U.S. President-elect Donald Trump - Sputnik International
Trump Says Claims Russia Intervened in US Presidential Election 'Ridiculous'
MOSCOW (Sputnik)  On Friday, US media reported that the Central Intelligence Agency (CIA) allegedly concluded in a "secret" assessment that Russia meddled in the November elections. The reports were mocked by President-elect Donald Trump, whose team said the electoral victory was decisive and the CIA assessment had been done by "the same people that said Saddam Hussein had weapons of mass destruction." Trump on Sunday himself called the assessment "ridiculous."
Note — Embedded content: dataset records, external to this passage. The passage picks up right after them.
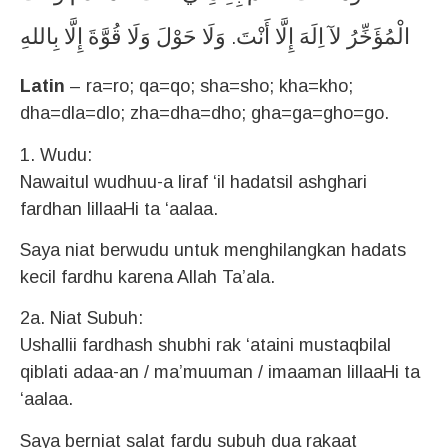
الْمُؤَخِّرُ
لآ
اِلَهَ
إِلَّا
أَنْتَ
وَلَا
حَوْلَ
وَلَا
قُوَّةَ
إِلَّا
بِاللهِ
.
Latin
– ra=ro; qa=qo; sha=sho; kha=kho;
dha=dla=dlo; zha=dha=dho; gha=ga=gho=go.
1. Wudu:
Nawaitul wudhuu-a liraf ‘il hadatsil ashghari
fardhan lillaaHi ta ‘aalaa.
Saya niat berwudu untuk menghilangkan hadats
kecil fardhu karena Allah Ta’ala.
2a. Niat Subuh:
Ushallii fardhash shubhi rak ‘ataini mustaqbilal
qiblati adaa-an / ma’muuman / imaaman lillaaHi ta
‘aalaa.
Saya berniat salat fardu subuh dua rakaat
"Our democratic institutions have been targeted. Recent reports of Russian interference in our election should alarm every American. Congress's national security committees have worked diligently to address the complex challenge of cybersecurity, but recent events show that more must be done… Democrats and Republicans must work together, and across the jurisdictional lines on the Congress, to examine these recent incidents thoroughly and devise comprehensive solutions to deter and defend against further cyberattacks," John McCain, Lindsey Graham, Chuck Schumer and Jack Reed said in a joint statement, published on Graham's Twitter account.
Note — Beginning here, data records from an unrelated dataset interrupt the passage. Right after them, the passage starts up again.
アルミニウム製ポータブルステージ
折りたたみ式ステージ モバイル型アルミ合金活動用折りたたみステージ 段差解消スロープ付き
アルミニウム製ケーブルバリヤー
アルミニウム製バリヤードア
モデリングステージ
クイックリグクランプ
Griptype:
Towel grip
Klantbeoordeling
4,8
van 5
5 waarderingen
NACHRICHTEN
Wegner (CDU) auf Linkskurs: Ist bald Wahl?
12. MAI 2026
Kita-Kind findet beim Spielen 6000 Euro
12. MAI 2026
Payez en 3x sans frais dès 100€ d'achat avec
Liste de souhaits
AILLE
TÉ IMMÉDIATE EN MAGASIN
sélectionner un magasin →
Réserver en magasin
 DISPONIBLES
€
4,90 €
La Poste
The statement by the two Democrats and two Republicans called for cross-party unity in a bipartisan investigation into the allegations of Russian meddling.
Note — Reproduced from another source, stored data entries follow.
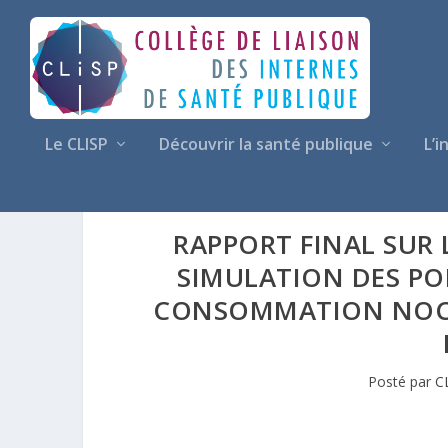
Le CLISP
Découvrir la santé publique
L’i
RAPPORT FINAL SUR
SIMULATION DES PO
CONSOMMATION NOCIV
Posté par
C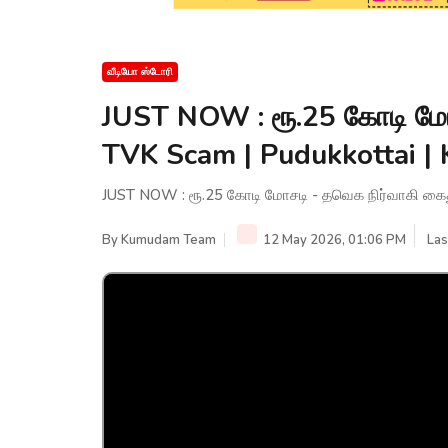
வீடியோ ஸ்டோரி
JUST NOW : ரூ.25 கோடி மோ
TVK Scam | Pudukkottai 
JUST NOW : ரூ.25 கோடி மோசடி - தவெக நிர்வாகி கை
By
Kumudam Team
12 May 2026, 01:06 PM
Las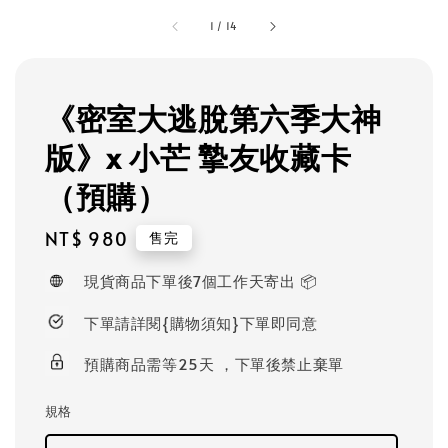
1
/
14
《密室大逃脫第六季大神
版》x 小芒 摯友收藏卡
（預購）
Regular
NT$ 980
售完
price
現貨商品下單後7個工作天寄出 📦
下單請詳閱{購物須知}下單即同意
預購商品需等25天 ，下單後禁止棄單
規格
On Saturday, President Barack Obama ordered a "full review" of illicit activities in cyberspace related to last month’s presidential election before he leaves office in January.

The allegations have largely attributed the Democratic National Committee email leak, as well as the email leak from Hillary Clinton's campaign chair John Podesta to Russian hackers. The aim was to allegedly swing votes toward Trump.

Russia has previously denied claims by US officials that it tried to meddle in the US presidential election. Russian officials have called the allegations absurd and an attempt to distract US voters from domestic issues.